There are three forces $\vec{F_1}$,$\vec{F_2}$,and $\vec{F_3}$ acting on a body,all acting on a point $P$ on the body. The body is found to move with uniform speed.
$(a)$ Show that the forces are coplanar.
$(b)$ Show that the torque acting on the body about any point due to these three forces is zero.

(N/A) Since the body moves with uniform speed (constant velocity),its acceleration is zero,i.e.,$\vec{a} = 0$. According to Newton's second law,the net force acting on the body is $\vec{F}_{net} = m\vec{a} = 0$. Thus,$\vec{F_1} + \vec{F_2} + \vec{F_3} = 0$.
$(a)$ Since the sum of the three forces is zero,they must form a closed triangle when placed head-to-tail. $A$ triangle is a two-dimensional figure,meaning all three vectors must lie in the same plane. Therefore,the forces are coplanar.
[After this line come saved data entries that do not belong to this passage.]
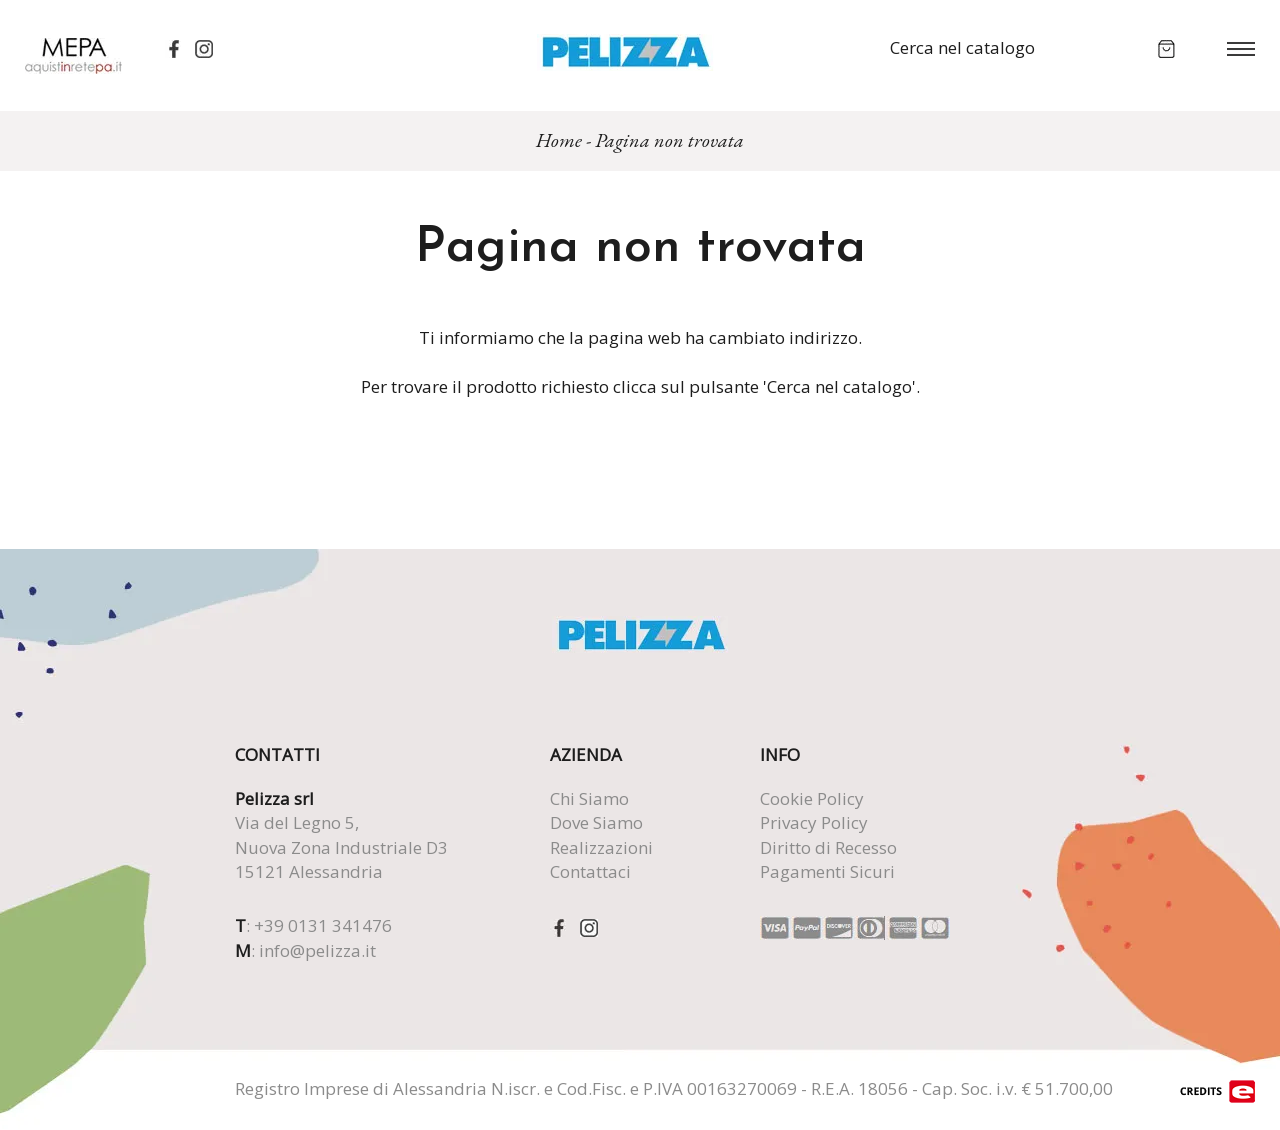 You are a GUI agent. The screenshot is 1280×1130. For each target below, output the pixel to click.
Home (559, 140)
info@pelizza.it (317, 950)
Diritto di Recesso (828, 847)
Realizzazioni (601, 847)
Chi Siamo (589, 798)
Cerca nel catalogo (962, 47)
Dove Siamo (596, 822)
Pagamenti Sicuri (827, 871)
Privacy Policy (814, 822)
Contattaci (590, 871)
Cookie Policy (812, 798) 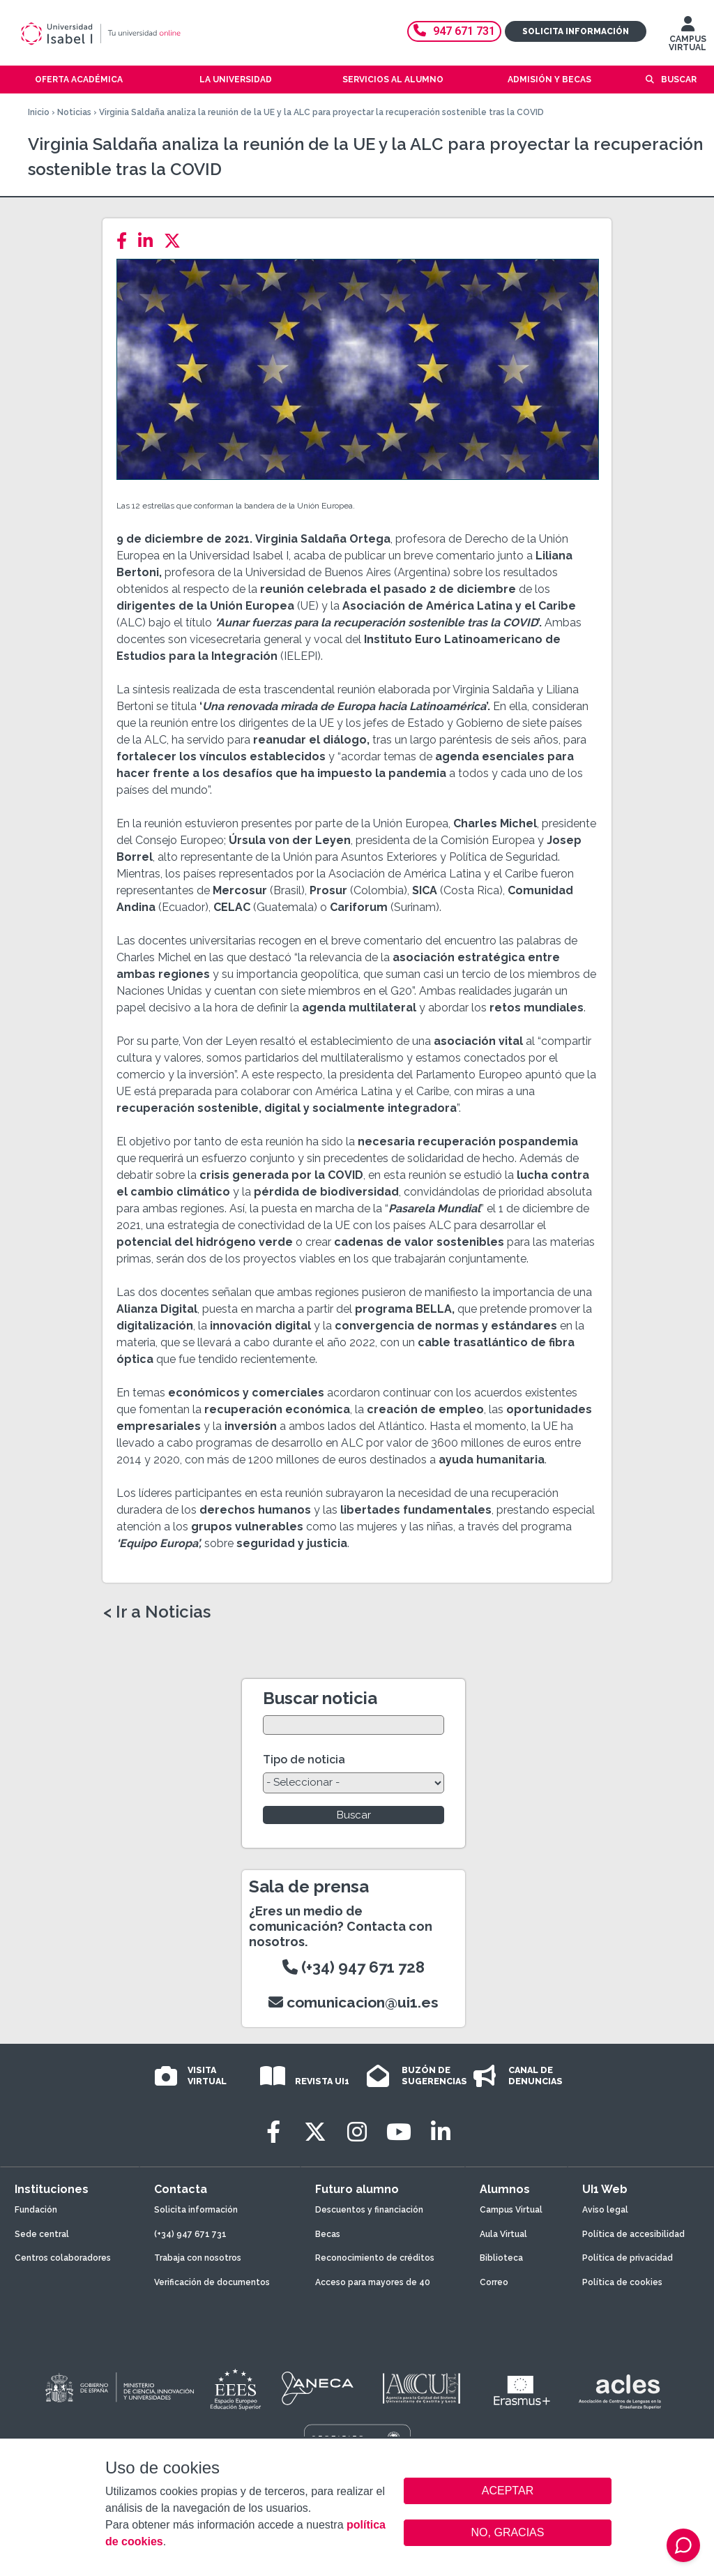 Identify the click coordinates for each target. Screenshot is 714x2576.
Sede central (42, 2234)
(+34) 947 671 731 (190, 2234)
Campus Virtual (511, 2210)
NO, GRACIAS (508, 2532)
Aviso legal (605, 2210)
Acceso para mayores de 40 (372, 2282)
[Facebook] (125, 241)
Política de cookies (622, 2282)
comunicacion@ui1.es (353, 2002)
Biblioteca (501, 2258)
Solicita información (575, 31)
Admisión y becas (549, 79)
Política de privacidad (627, 2258)
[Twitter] (176, 241)
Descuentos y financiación (369, 2210)
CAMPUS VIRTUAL (687, 37)
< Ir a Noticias (157, 1612)
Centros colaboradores (63, 2258)
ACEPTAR (507, 2491)
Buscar (679, 79)
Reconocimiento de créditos (374, 2258)
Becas (327, 2234)
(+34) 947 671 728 (353, 1967)
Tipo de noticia (304, 1759)
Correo (494, 2282)
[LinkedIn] (149, 241)
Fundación (36, 2210)
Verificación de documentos (212, 2282)
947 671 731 (454, 31)
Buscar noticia (320, 1698)
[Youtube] (398, 2132)
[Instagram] (357, 2132)
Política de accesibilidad (633, 2234)
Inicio (39, 112)
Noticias (74, 112)
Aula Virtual (503, 2234)
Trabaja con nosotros (197, 2258) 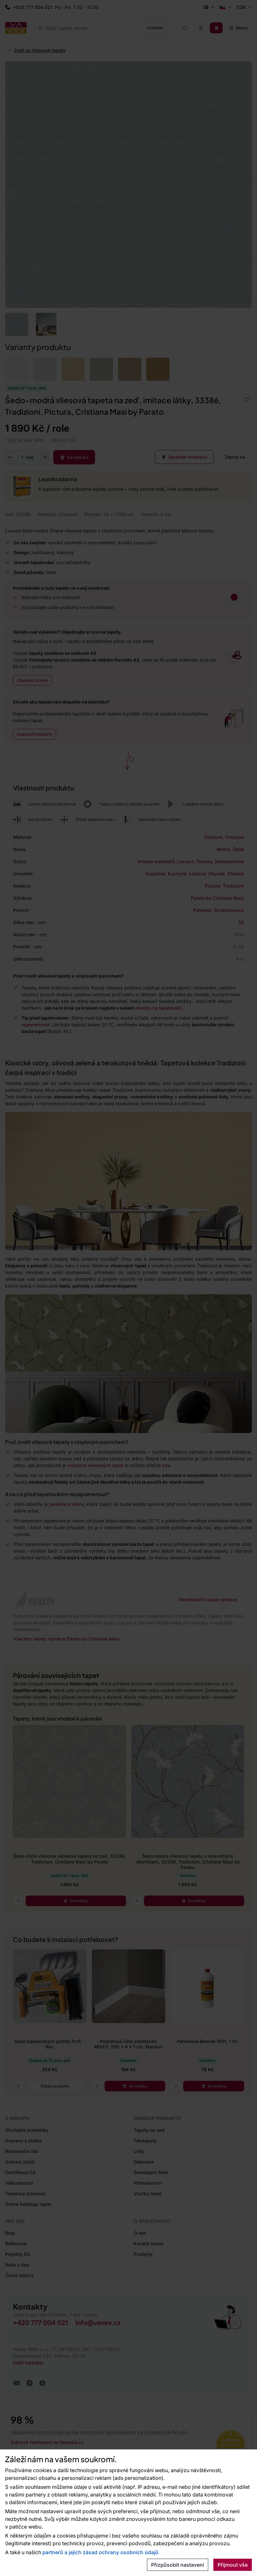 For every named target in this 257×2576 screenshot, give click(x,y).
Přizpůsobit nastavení (177, 2565)
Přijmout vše (233, 2565) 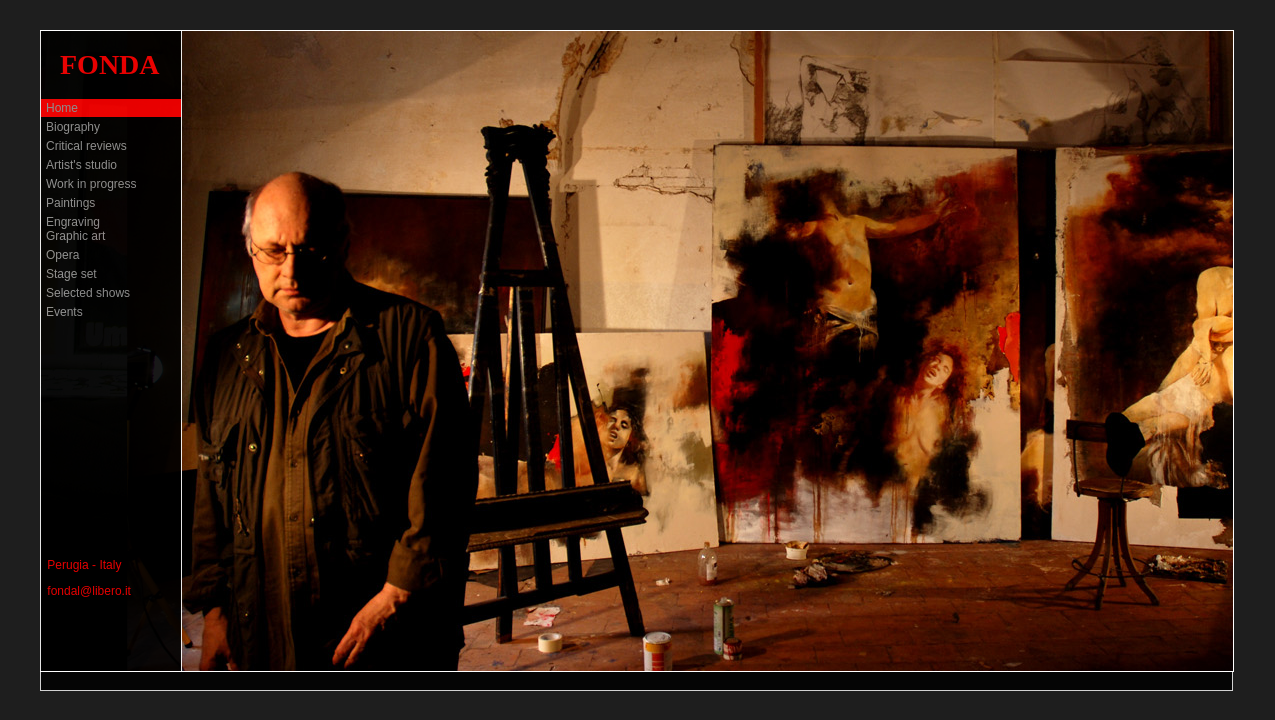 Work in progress (91, 184)
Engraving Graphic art (75, 229)
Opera (62, 255)
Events (64, 312)
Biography (73, 127)
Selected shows (88, 293)
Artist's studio (81, 165)
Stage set (71, 274)
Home (62, 108)
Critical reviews (86, 146)
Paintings (70, 203) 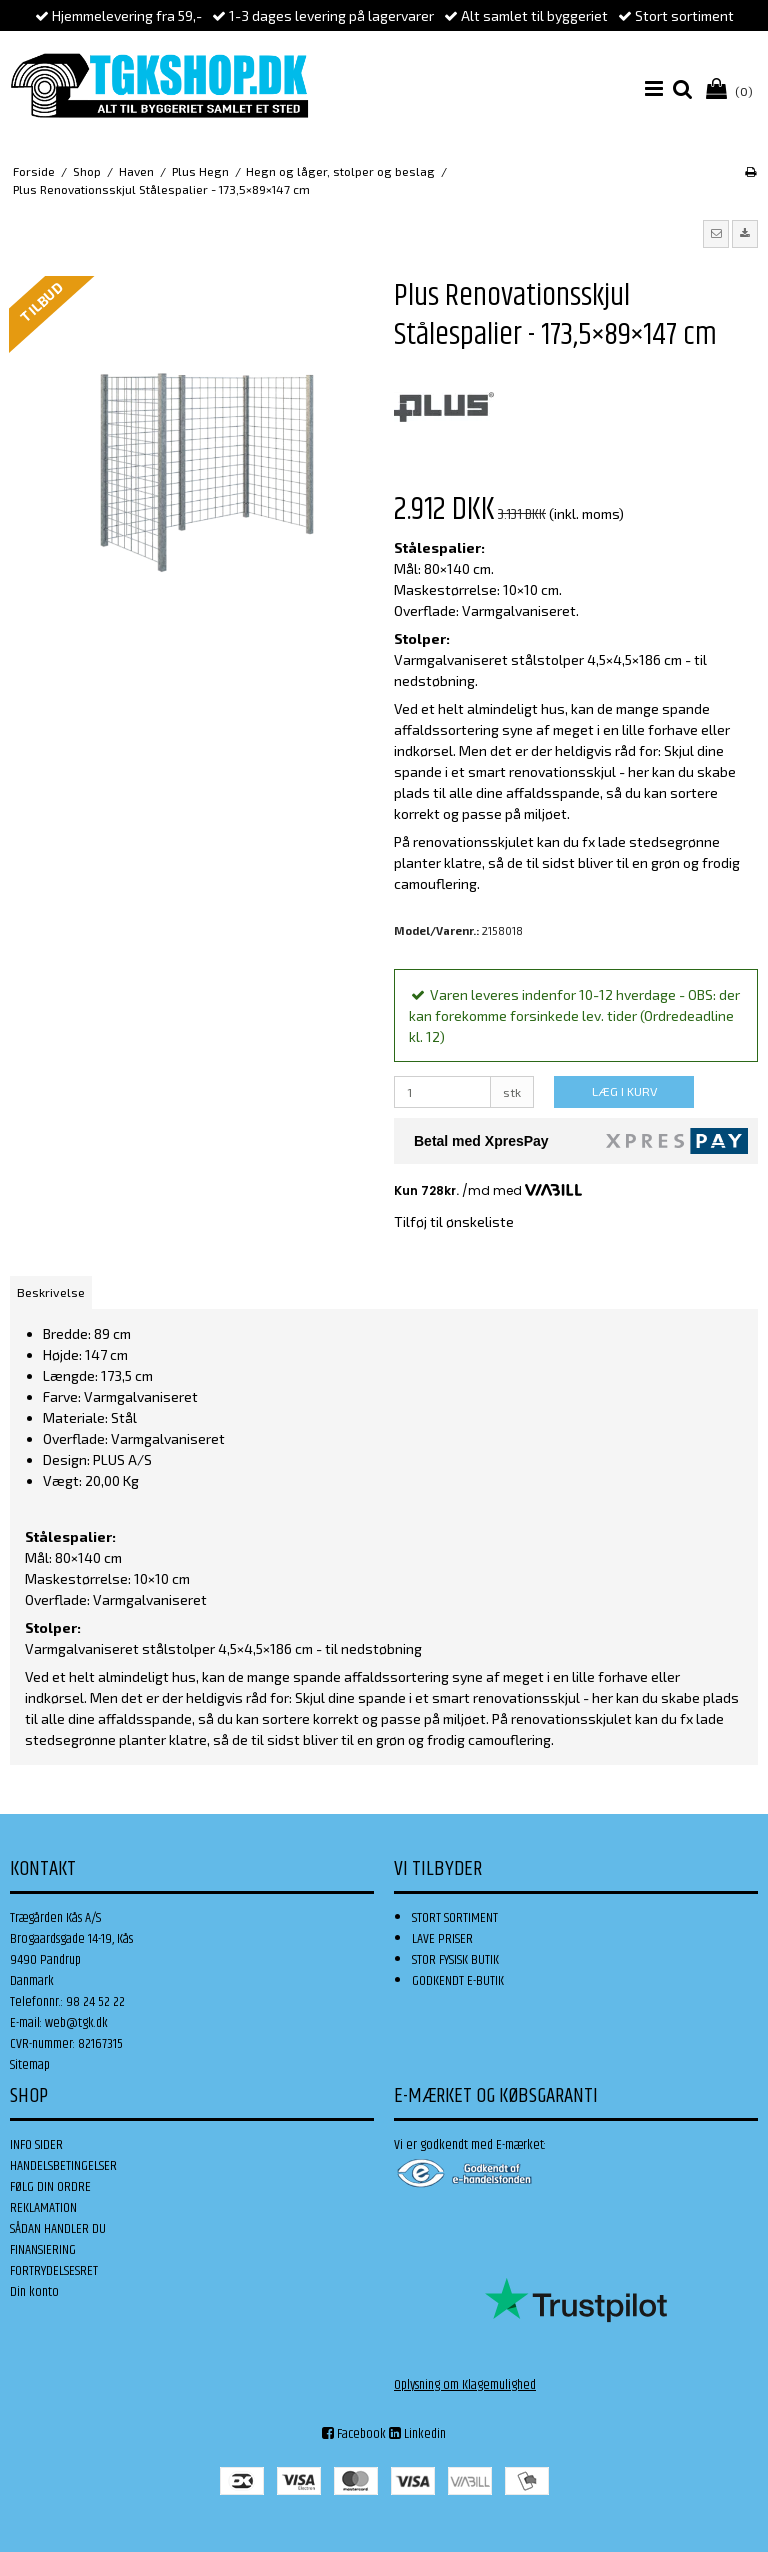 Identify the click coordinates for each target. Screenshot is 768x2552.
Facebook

$(b)$ The torque $\vec{\tau}$ about any point $O$ is given by $\vec{\tau} = \sum (\vec{r_i} \times \vec{F_i})$. Since all forces act at point $P$,the position vector of the point of application for all forces relative to $P$ is zero. Thus,the torque about point $P$ is zero. For any other point $O$,the total torque is $\vec{\tau}_O = \vec{OP} \times (\vec{F_1} + \vec{F_2} + \vec{F_3})$. Since $\vec{F_1} + \vec{F_2} + \vec{F_3} = 0$,the torque about any point $O$ is also zero.